= The problem =
In the entries that follow, how many lines include "corpo"? Give the number and nothing else.

= Items from a data source =
•••

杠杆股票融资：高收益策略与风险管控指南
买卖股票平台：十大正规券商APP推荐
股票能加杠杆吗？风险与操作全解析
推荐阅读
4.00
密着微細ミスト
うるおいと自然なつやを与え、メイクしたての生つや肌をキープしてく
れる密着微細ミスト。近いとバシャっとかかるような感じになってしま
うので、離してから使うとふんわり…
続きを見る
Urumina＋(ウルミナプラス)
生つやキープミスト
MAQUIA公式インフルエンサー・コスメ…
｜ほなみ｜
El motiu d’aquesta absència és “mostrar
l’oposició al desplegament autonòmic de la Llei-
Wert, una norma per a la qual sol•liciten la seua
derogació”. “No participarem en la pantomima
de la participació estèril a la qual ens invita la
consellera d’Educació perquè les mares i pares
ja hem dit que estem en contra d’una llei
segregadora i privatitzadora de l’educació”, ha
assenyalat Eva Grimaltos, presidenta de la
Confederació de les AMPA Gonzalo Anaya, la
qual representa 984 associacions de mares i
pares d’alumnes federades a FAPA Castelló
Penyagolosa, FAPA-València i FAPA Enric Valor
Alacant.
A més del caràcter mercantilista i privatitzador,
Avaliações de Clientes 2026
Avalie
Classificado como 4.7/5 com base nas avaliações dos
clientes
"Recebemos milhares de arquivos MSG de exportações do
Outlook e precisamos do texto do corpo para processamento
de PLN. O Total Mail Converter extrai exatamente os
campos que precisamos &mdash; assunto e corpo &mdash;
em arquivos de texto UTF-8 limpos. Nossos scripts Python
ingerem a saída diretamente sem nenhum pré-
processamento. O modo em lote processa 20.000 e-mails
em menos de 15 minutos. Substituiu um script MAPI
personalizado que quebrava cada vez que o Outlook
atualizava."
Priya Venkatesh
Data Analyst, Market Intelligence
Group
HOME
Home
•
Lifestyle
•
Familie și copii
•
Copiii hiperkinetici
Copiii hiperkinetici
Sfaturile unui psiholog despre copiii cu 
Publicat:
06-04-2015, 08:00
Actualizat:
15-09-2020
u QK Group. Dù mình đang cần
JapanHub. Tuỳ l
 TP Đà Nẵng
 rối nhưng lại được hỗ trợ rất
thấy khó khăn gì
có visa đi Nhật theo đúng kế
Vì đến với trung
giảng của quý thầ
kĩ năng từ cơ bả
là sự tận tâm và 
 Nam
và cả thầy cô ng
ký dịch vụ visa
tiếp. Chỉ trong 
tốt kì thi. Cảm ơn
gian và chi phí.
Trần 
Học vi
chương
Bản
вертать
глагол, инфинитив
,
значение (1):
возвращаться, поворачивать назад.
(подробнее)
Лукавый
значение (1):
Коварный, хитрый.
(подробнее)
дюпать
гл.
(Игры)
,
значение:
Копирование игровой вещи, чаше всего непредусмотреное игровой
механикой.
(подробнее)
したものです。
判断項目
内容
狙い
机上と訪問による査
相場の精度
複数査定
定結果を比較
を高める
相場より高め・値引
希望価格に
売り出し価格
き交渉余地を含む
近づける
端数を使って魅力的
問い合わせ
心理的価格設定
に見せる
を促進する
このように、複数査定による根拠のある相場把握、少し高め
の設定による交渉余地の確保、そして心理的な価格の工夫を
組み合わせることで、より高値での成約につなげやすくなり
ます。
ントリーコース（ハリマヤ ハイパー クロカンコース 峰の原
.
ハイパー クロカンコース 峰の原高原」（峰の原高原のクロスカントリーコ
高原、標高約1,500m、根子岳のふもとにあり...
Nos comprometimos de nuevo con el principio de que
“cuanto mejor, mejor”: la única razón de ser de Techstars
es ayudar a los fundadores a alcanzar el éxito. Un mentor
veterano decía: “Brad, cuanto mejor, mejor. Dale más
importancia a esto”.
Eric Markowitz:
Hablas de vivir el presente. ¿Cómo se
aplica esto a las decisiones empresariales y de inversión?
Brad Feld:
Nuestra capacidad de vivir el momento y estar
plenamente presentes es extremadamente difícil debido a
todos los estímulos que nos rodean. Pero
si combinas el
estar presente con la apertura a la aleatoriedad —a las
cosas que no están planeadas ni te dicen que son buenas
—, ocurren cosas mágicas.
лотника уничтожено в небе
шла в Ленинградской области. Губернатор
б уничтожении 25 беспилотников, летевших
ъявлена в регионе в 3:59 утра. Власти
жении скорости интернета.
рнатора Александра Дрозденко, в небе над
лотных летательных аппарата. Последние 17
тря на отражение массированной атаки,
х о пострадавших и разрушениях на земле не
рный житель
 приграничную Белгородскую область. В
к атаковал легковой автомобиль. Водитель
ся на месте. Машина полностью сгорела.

•••

= Solution =
2